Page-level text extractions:
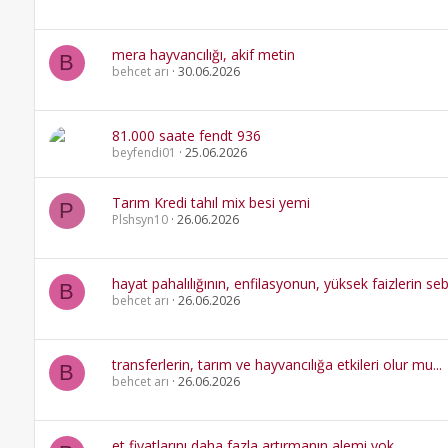
mera hayvancılığı, akif metin
B
behcet arı
30.06.2026
81.000 saate fendt 936
beyfendi01
25.06.2026
Tarım Kredi tahıl mix besi yemi
P
Plshsyn10
26.06.2026
hayat pahalılığının, enfilasyonun, yüksek faizlerin sebe
B
behcet arı
26.06.2026
transferlerin, tarım ve hayvancılığa etkileri olur mu...
B
behcet arı
26.06.2026
et fiyatlarını daha fazla artırmanın alemi yok...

**TASK STATEMENT:**
When you copy the data, keep every line exact and drop the pictures.

**EXERCISE SOLUTION:**
mera hayvancılığı, akif metin
B
behcet arı
30.06.2026
81.000 saate fendt 936
beyfendi01
25.06.2026
Tarım Kredi tahıl mix besi yemi
P
Plshsyn10
26.06.2026
hayat pahalılığının, enfilasyonun, yüksek faizlerin sebe
B
behcet arı
26.06.2026
transferlerin, tarım ve hayvancılığa etkileri olur mu...
B
behcet arı
26.06.2026
et fiyatlarını daha fazla artırmanın alemi yok...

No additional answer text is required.